● **EXERCISE DETAILS**
A stretch of the entries below is to be set down exactly, running from the line with "及企业、商品销售等诸多领域，在很多方面有极其广泛的应用。" through the line with "怎样的呢？画册设计专注于哪些宣传形式及领域呢？", both included, and no other line.

● **SOURCE DATA**
______________________________

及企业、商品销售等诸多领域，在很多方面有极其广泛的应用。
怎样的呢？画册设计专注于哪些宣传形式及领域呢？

______________________________

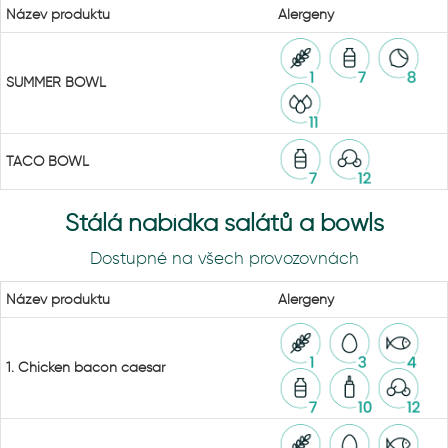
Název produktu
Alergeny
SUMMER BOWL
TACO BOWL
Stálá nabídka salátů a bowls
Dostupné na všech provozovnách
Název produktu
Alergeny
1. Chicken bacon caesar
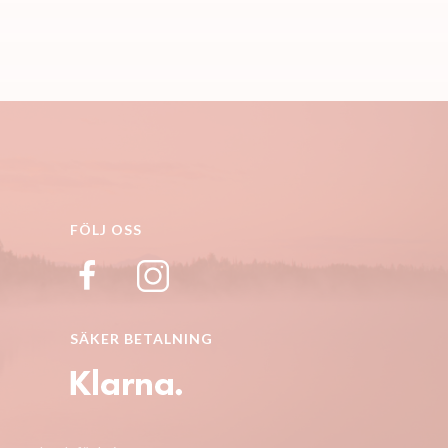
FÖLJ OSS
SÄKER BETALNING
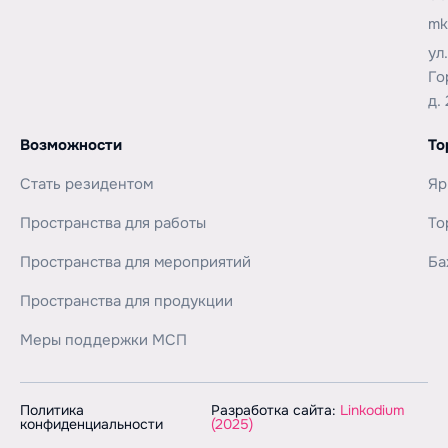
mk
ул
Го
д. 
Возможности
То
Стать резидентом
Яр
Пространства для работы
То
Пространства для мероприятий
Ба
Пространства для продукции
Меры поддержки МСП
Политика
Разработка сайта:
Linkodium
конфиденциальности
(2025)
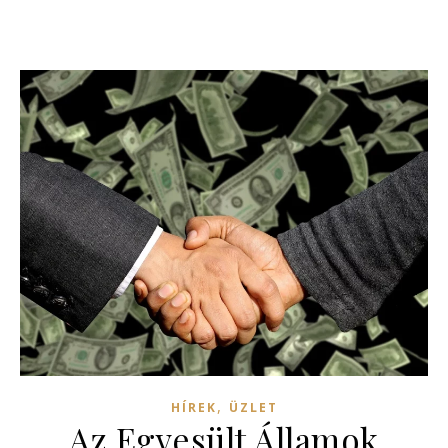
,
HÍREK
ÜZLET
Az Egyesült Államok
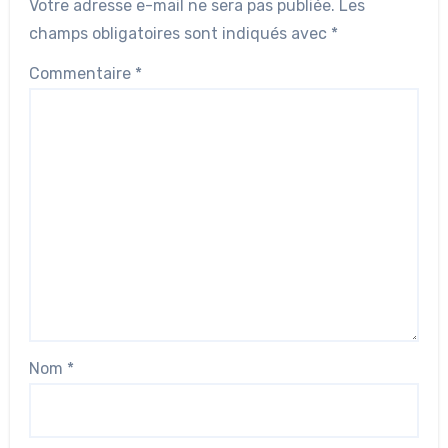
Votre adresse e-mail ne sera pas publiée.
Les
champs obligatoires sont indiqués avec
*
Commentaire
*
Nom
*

______________________________

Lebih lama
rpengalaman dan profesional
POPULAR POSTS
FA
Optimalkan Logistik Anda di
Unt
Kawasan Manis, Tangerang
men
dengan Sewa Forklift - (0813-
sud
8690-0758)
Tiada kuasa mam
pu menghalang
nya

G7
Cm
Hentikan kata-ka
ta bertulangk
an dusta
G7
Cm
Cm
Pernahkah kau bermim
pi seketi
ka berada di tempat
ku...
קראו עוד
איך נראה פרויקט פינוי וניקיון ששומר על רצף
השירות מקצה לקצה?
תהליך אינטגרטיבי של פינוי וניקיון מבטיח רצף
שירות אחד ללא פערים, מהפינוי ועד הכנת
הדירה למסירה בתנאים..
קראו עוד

______________________________

● **SOLUTION**
及企业、商品销售等诸多领域，在很多方面有极其广泛的应用。
怎样的呢？画册设计专注于哪些宣传形式及领域呢？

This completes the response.